PFC Epps gave his life for his fellow Marines on that afternoon so many years ago in a place far from his roots. He never flinched, he never asked for anything special or never asked what’s in it for me. When his nation called, he stepped forward from his humble apartment dwelling in Brooklyn to join the Marines. They never named a building, road or bridge after him, the only place you will find his name is on the Viet-Nam war memorial monument in Washington, DC along with 58,000 other Americans who gave their life for this nation we call America and the buddies they served alongside of in the rice paddies of Viet-Nam.

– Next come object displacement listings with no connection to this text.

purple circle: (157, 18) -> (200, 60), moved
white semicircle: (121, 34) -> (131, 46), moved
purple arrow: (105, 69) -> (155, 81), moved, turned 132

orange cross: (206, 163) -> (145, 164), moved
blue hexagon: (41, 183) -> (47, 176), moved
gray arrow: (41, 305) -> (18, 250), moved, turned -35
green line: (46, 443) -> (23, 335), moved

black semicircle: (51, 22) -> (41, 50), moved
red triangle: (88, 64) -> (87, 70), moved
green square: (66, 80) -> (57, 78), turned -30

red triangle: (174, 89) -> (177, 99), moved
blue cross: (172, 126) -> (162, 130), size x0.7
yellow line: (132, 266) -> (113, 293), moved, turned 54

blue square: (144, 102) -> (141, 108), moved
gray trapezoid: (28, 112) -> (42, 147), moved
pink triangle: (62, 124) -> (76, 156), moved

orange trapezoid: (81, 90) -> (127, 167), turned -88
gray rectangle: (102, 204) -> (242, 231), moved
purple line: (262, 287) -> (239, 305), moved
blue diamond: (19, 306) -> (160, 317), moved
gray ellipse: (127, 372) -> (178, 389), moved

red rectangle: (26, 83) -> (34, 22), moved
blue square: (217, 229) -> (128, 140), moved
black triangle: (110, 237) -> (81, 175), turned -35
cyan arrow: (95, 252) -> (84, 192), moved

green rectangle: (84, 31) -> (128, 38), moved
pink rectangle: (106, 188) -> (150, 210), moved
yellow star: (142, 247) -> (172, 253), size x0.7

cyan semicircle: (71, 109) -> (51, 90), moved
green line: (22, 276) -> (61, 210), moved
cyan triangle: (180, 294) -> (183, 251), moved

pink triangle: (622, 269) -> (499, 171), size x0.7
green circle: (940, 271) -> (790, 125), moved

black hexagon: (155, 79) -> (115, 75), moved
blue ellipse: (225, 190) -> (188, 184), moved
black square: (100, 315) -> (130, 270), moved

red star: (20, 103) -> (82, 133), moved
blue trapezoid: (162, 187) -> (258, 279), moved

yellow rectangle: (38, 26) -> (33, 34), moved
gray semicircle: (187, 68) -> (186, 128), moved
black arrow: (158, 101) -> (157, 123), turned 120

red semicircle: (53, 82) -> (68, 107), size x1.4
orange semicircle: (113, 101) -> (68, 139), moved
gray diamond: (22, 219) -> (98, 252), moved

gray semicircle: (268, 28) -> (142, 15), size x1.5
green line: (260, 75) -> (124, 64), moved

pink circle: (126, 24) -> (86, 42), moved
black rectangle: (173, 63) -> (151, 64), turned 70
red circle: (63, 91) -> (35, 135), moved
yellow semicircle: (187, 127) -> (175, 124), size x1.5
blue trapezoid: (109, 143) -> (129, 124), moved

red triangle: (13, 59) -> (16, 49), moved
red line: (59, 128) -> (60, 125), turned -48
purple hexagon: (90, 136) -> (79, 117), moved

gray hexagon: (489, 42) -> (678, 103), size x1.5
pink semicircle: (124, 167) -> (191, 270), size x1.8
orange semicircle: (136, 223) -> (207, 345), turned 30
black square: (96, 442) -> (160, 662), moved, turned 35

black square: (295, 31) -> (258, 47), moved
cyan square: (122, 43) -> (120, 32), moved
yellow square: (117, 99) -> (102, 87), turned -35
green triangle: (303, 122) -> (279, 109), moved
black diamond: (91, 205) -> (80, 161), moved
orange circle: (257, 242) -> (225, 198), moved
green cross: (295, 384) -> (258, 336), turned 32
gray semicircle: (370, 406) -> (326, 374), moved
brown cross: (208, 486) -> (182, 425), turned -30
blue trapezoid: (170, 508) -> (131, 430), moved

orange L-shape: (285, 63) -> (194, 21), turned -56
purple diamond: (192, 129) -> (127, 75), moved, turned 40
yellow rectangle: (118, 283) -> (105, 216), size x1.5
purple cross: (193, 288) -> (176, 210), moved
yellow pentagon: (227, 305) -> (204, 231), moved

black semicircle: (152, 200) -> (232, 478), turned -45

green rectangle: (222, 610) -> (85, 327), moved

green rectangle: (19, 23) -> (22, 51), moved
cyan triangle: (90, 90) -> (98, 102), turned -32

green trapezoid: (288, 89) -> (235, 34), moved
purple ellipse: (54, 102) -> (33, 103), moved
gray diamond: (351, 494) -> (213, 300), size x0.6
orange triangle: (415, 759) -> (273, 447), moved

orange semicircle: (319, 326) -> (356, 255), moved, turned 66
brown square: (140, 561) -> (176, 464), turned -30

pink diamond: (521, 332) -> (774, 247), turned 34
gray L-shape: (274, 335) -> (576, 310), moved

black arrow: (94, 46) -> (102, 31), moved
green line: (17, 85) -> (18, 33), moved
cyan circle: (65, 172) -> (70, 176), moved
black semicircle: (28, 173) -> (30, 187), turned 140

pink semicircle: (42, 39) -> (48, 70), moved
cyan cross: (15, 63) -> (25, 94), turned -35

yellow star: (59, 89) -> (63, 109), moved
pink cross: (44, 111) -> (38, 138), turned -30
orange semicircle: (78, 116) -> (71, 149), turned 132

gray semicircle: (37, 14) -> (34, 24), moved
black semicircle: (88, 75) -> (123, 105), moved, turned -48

It is ironic in that war those who had the least to gain gave the most to America and died with honor and valor so that the protesters could enjoy the freedom and democracy that is America then and even now some three decades later.
PFC Epps loved his country, his Corps and the “steel lady” that was his home in the paddies of Viet-Nam, he loved life and his buddies and if he had to do it all over again I am sure he would be a Marine tanker. He was happy and at peace with the Lord that day that he died in Viet-Nam even though he knew that sometimes tanks get knocked out by rocket fire.
PFC Epps was a great Marine and a distinct credit to the contributions made by African-Americans who have fought in every clime and place that you could take a gun since the founding of the United States Marine Corps in 1775. Semper Fi, PFC Epps! And I was honored to be your tank company commander on that day so many years ago in Viet-Nam. I love you PFC Epps for who you were and what you did so unselfishly and will cherish your memory as long as I live with heartfelt gratitude for the great sacrifice that you made so that we could live in America. May eternal rest be granted unto you and the souls of all your fellow Marines who made the ultimate sacrifice!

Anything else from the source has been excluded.